Tropical forests have significant economic and ecological value, and timely and accurate monitoring of forest disturbance is critical to promoting their sustainable development. In this study, all Landsat 5/7/8 and Sentinel-2 optical images since 1987 and the LandTrendr algorithm were used to monitor tropical forest disturbance in Hainan Island. The dense time-series satellite images were quickly processed on the Google Earth Engine platform (GEE), and the spatiotemporal distribution characteristics of annual forest disturbances on Hainan Island over the past 30 years were identified. The main causes of forest disturbance were analyzed with the development of rubber plantations, changes in forestry policies, and several severe natural disasters.

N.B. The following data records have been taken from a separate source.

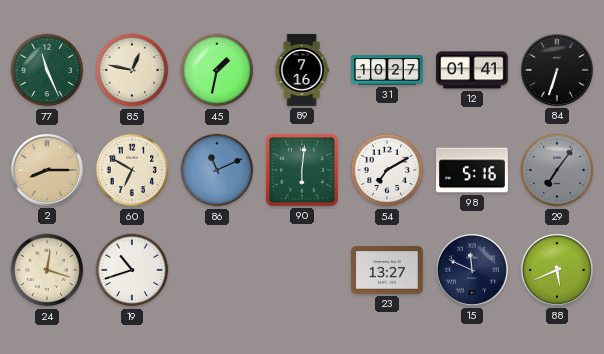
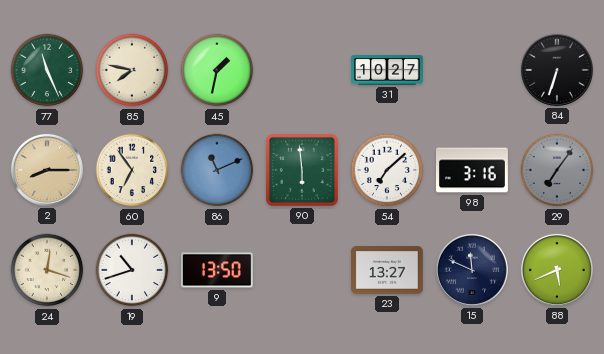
85: 12:47 -> 7:47
89: 7:16 -> none
12: 01:41 -> none
60: 6:50 -> 6:54
90: 6:01 -> 5:59
54: 7:10 -> 7:08
98: 5:16 -> 3:16
9: none -> 13:50
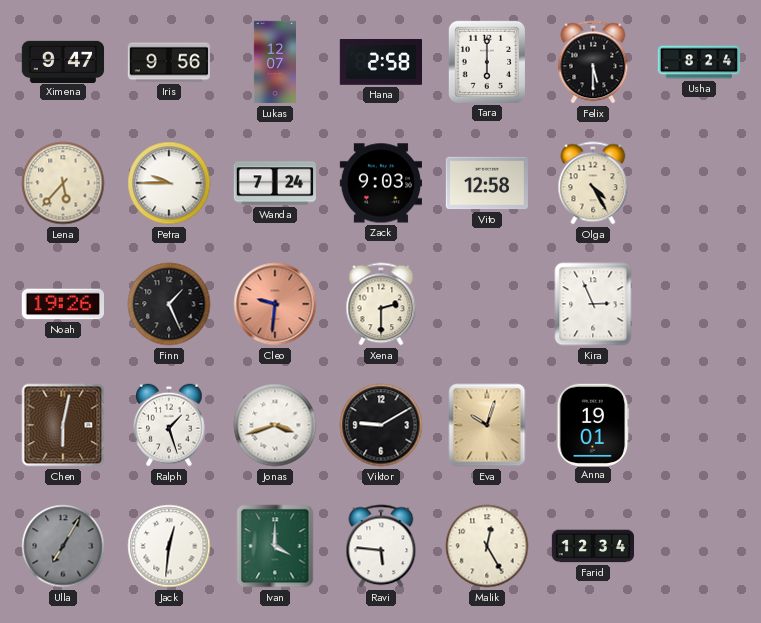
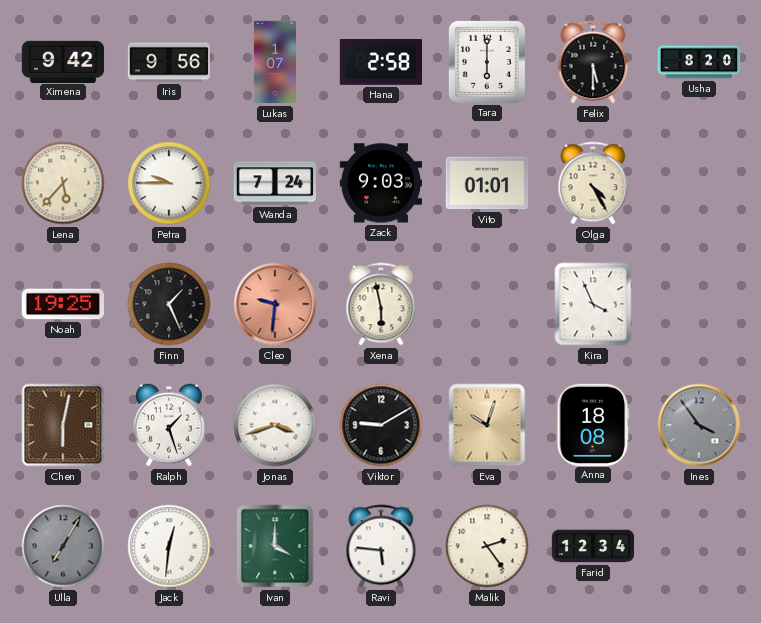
Ximena: 9:47 -> 9:42
Lukas: 12:07 -> 1:07
Usha: 8:24 -> 8:20
Vito: 12:58 -> 01:01
Noah: 19:26 -> 19:25
Xena: 2:30 -> 5:58
Kira: 2:56 -> 3:56
Anna: 19:01 -> 18:08
Ines: none -> 3:54
Malik: 12:25 -> 2:24
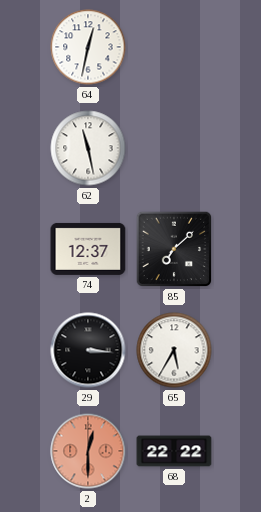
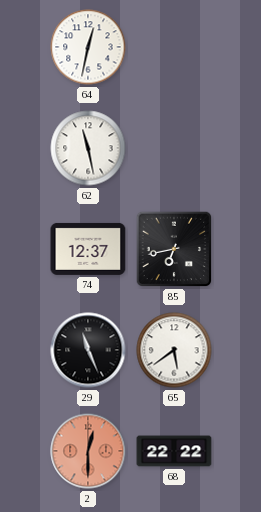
85: 7:08 -> 6:43
29: 3:16 -> 11:26
65: 5:35 -> 5:39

The results show that: 1) the total area of forest disturbance from 1990 to 2020 is 2.53×103 km2 (equivalent to 11.74% of the total forest area in 2020), and is mainly concentrated in the central, northern, and northwestern regions. The three regions with the largest forest disturbances are Danzhou City, Qiongzhong County, and Baisha County, respectively; 2) most forest disturbances occur at elevation below 300 m (83.40%) and slope less than 25° (94.86%), and forests at higher elevations are well preserved; 3) forest disturbance occurred more intensely between 2000 and 2010 and decreased significantly after 2010, with the largest affected area in 2005; 4) rapid development of rubber plantations (accounting for 43.48% of total forest disturbance area), changes in forestry policies (e.g., promotion of eucalyptus cultivation), and severe natural disasters (drought and hurricane) around 2005 are the main causes of forest disturbance. The rapid monitoring method of forest disturbance proposed in this study and long-term forest disturbance dataset provide a reference for forest monitoring research and forestry department decision making on Hainan Island.